For the first forty years, the US Mint was only located in Philadelphia. People were starting to move west toward the Mississippi River and the Louisiana Purchase was bought by the French in 1803 extending the United States as far west as the Rocky Mountains. Gold was also being discovered, first at Cabarrus County, North Carolina (near Charlotte) in 1799, then Lumpkin County, Georgia in 1829.

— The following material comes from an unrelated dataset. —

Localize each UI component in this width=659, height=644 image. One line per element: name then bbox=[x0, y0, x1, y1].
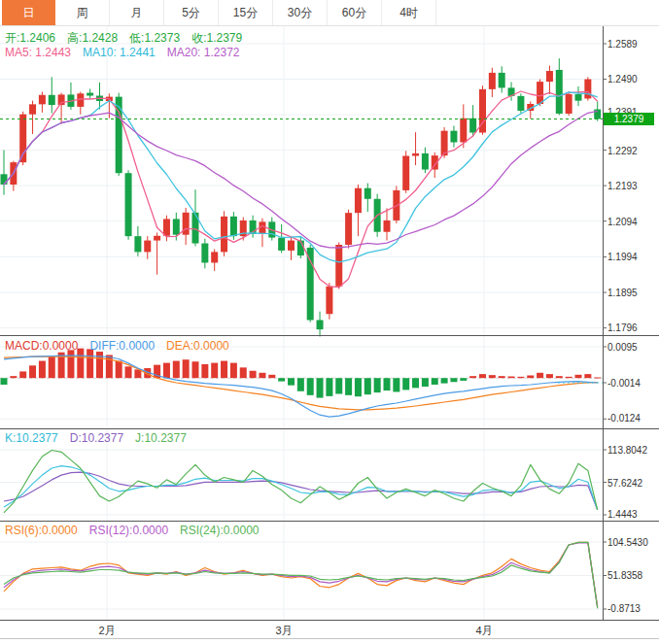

Instead of moving the gold to Philadelphia which took too long to get there, the US mint decided to build three new branches closer to where the gold was located in 1835. The gold found in North Carolina could be taken to Charlotte and the ones from the Georgia mountains could be taken to nearby Dahlonega. A third branch would be built in New Orleans and would be one of the highest producing mint branches of the 19th century.
New Orleans Mint
In the 1830s, New Orleans, Louisiana was the fifth largest city as well as one of the largest ports in the US. For this reason, as well as gold discovered in Alabama, a mint branch would be built there. As Charlotte and Dahlonega would only mint gold coins, New Orleans would mint both gold and silver coins with the help of foreign vessels coming to their port.

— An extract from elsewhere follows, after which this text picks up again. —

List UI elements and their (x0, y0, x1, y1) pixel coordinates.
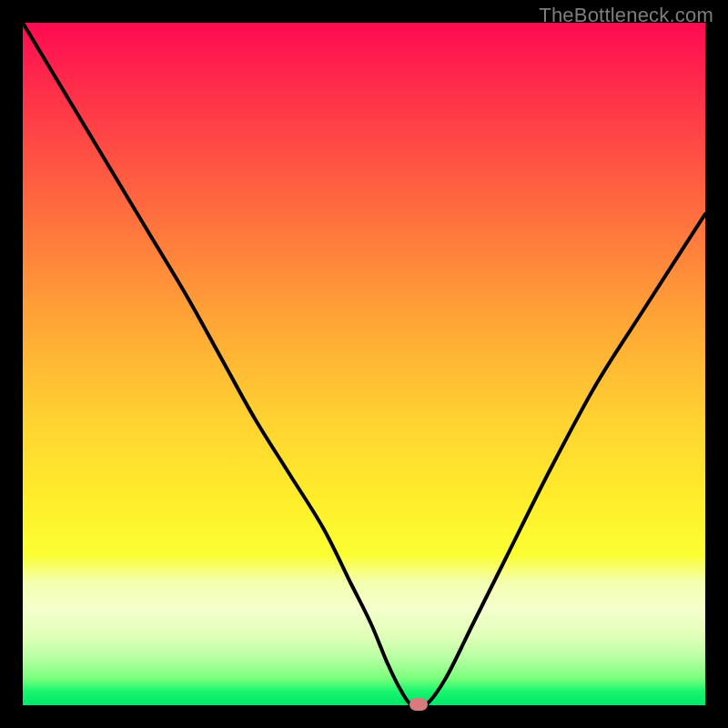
minimum-marker (410, 698, 428, 711)
chart-frame: TheBottleneck.com (0, 0, 728, 728)
bottleneck-curve (23, 23, 705, 705)
watermark-text: TheBottleneck.com (539, 4, 713, 27)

The New Orleans Mint would officially open on March 8, 1838. On May 7th, they would mint their first coins, 30 Liberty Seated Dimes. While Philadelphia was the place for the production of copper half cents and cents, New Orleans assisted them with the silver coins including the three cents, half dimes, dimes, quarters, half dollars, and dollars. They would also produce gold dollars, quarter eagles ($2.50), three dollar pieces, half eagles ($5), eagles ($10), and double eagles ($20). To distinguish New Orleans coins from the other three branches, an “O” mint mark was added to each coin.
The Civil War
In 1861,, the Confederacy would secede from the Union. This would only leave two Mint branches for the Union, Philadelphia and San Francisco (opened in 1854) as the other three branches would be in Confederacy land. The New Orleans mint would stop minting on January 26, 1861, when Louisiana seceded. A few days later, any Federal workers would be allowed to stay, but would now work for the state of Louisiana.
On February 1st, the Secession Convention determined that there were $483,983 worth of silver and gold coins in the mint’s vault. This consisted of $308,771 in gold coins and $175,212.08 in silver coins. It was also determined that at least 5,000 $20 Double Eagles were minted by the New Orleans Mint during January before production ended.
Louisiana accepted the Confederacy Constitution in March and allowed the mint workers to stay in order to mint coins for the Confederacy. They would end up minting a silver half dollar with the Liberty Seated design on the obverse and a shield with a speared olive bud on the reverse. There was never a total mintage determined, but there are four known including one that sold for $960,000.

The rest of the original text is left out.